Some of Beethoven’s most striking effects in the Mass in C are unison octave passages for the chorus, which seem on these occasions to regress to plainchant.  Such passages occur at the words “Kyrie eleison” near the end of the Kyrie; at “Quoniam tu solus sanctus” in the Gloria—surely one of the most thrilling settings of these words in the whole history of the mass; at “Deum verum de Deo vero” and “sub Pontio Pilato” in the Credo; and twice, hauntingly, within the lengthy Benedictus.

Especially in the choral parts, Beethoven’s personal response to the mass text is evident and moving.  His setting of the words “Kyrie eleison” (Lord, have mercy), for example, repeatedly traces the same emotional pattern: a murmur leading to a quiet, expectant surge leading to a rather anxious plea. This emotional curve is experienced as many as six times before the Kyrie movement finally subsides.

Finally, it may be noted that the Mass in C is one of many works by Beethoven in which the key of C minor symbolizes trouble and C major symbolizes relief.  C minor cedes to C major twice in the Agnus Dei, as the anguished misereres give way to the hopeful “Dona nobis pacem.” Earlier in the piece, we have heard the same anguish-to-relief sequence, in the same keys, and even with similar
cadenza-like passages in the woodwinds, in the transition from the same words (“…miserere nobis”) in the Gloria to the resounding “Quoniam tu solus sanctus.”

Coriolan Overture, Op.62

Shakespeare's Coriolanus was not the direct inspiration for Beethoven's overture of the same name; instead, the work was written to accompany Heinrich Joseph von Collin's all-but-forgotten drama Coriolan, which was revived in Vienna's Burgtheater in 1807. Beethoven's music depicts the story of Coriolanus in an often stormy essay whose evolution mirrors the action in the drama.

In the drama, Coriolanus is a Roman patrician who has been banished from his native city as a result of his lack of concern for the starving people there. After taking up with the Volscians and plotting revenge, the proud and disgraced Coriolanus leads their armies against Rome.

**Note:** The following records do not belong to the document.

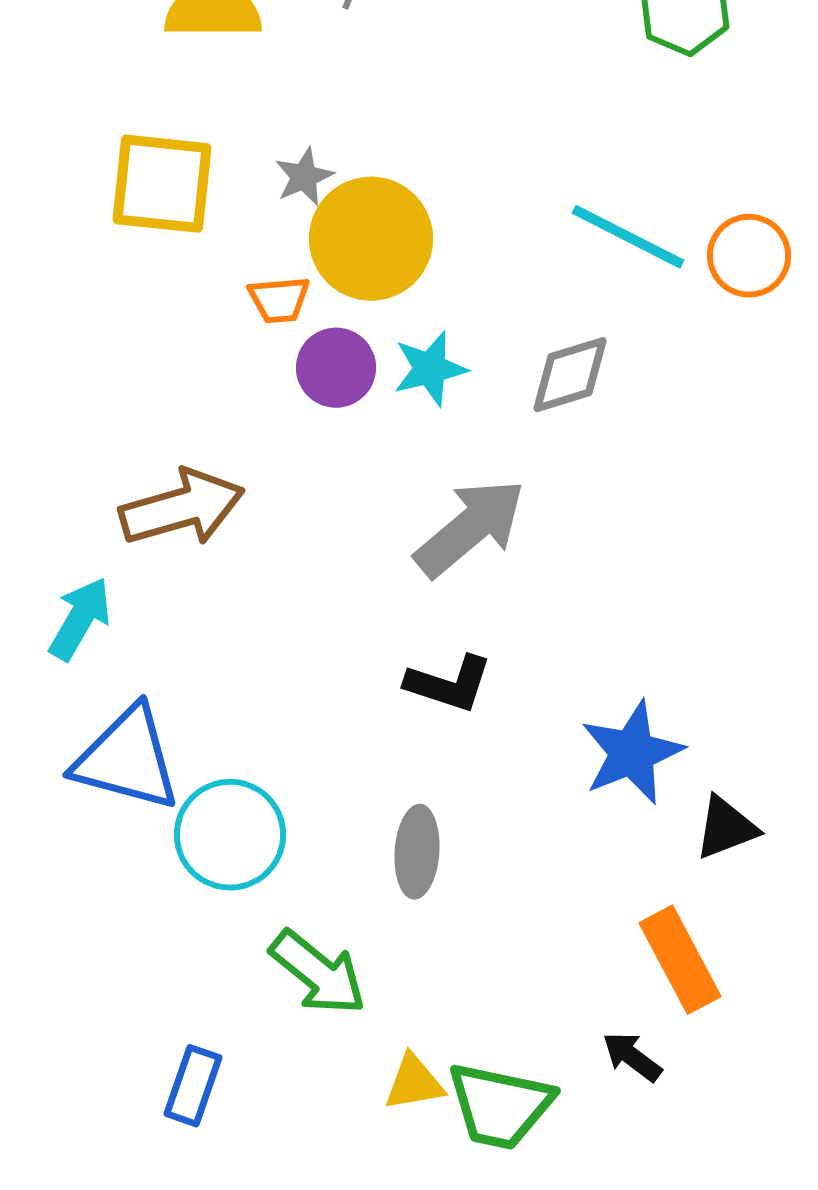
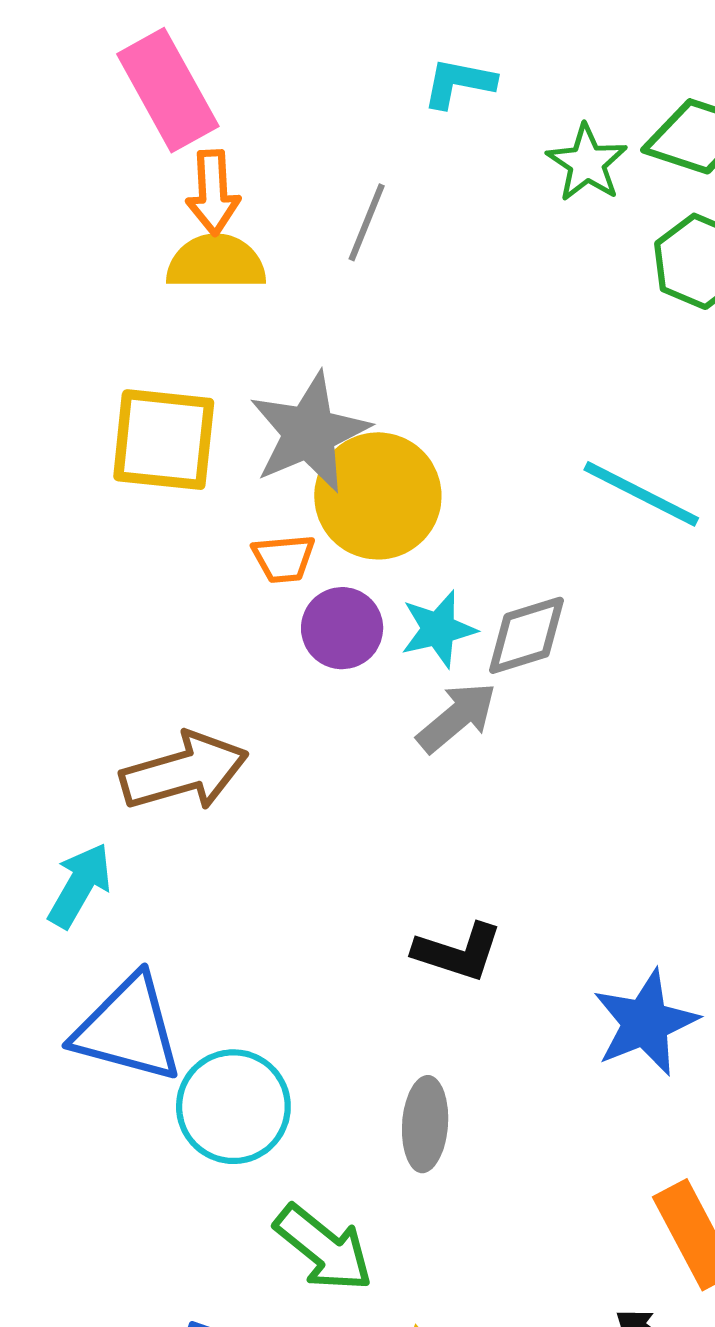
gray star: (304, 177) -> (309, 432), size x2.0
gray diamond: (570, 375) -> (526, 635), moved
gray arrow: (470, 528) -> (457, 717), moved, size x0.7

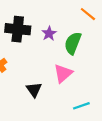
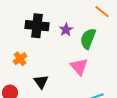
pink triangle: (63, 73) -> (79, 67), turned -30
black triangle: (34, 90) -> (41, 82), moved

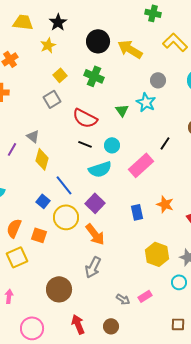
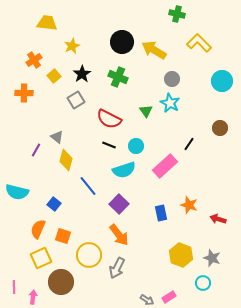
black star: (58, 22) -> (82, 74), moved
yellow square: (60, 75) -> (54, 76), moved
gray circle: (158, 80) -> (172, 79), moved
blue square: (43, 201) -> (54, 204), moved
yellow circle: (66, 217) -> (89, 255), moved
brown circle: (59, 289) -> (61, 282), moved

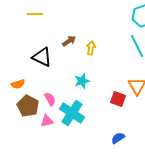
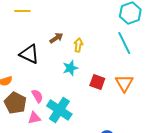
cyan star: (82, 81) -> (70, 68), moved
red square: (118, 99) -> (97, 82), moved

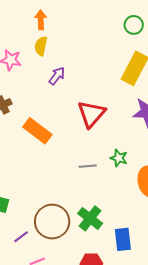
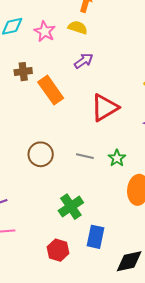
yellow semicircle: (41, 46) -> (78, 27), turned 78
orange rectangle: (37, 131) -> (51, 90), moved
brown circle: (52, 222) -> (41, 154), moved, size x0.7

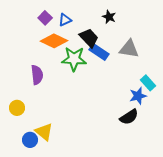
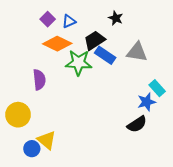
black trapezoid: (89, 38) -> (94, 40), turned -80
yellow circle: (17, 108) -> (18, 115), size x1.5

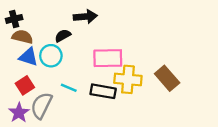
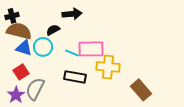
brown semicircle: (22, 37) -> (19, 31), size x1.4
brown rectangle: (167, 78) -> (141, 90), moved
cyan line: (69, 88) -> (72, 53), moved
black rectangle: (103, 91) -> (75, 77), moved

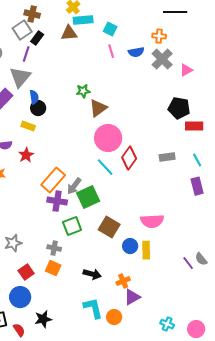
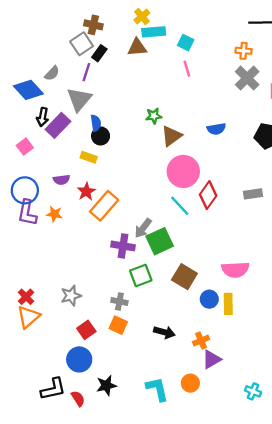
blue semicircle: (136, 52) -> (216, 129), moved
orange rectangle: (53, 180) -> (104, 206), moved
cyan L-shape: (93, 308) -> (157, 389), moved

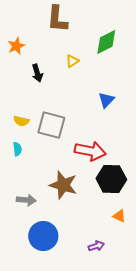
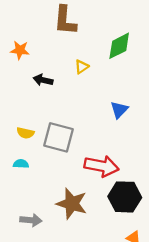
orange star: (16, 46) -> (20, 50), turned 30
black arrow: (37, 73) -> (43, 80), turned 120
cyan semicircle: (17, 149) -> (21, 164), turned -80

Upon reaching the border of his former city, he is approached by emissaries who plead with him to abandon his intentions to invade. Coriolanus, who has long waited for the day on which he will finally avenge his eviction and humiliation, sends them away and prepares for attack. A last effort to save Rome comes when his mother and his wife plead with him to desist. He is at last dissuaded from carrying out his plans, realizing they are now abhorrent to him. In Collin's play, he determines that he must regain his honor, which can only be effected by death at his own hand.

The Coriolan Overture is one of the most frequently performed and recorded of Beethoven's orchestral works. It was premiered in March 1807 and first published in Vienna in the following year.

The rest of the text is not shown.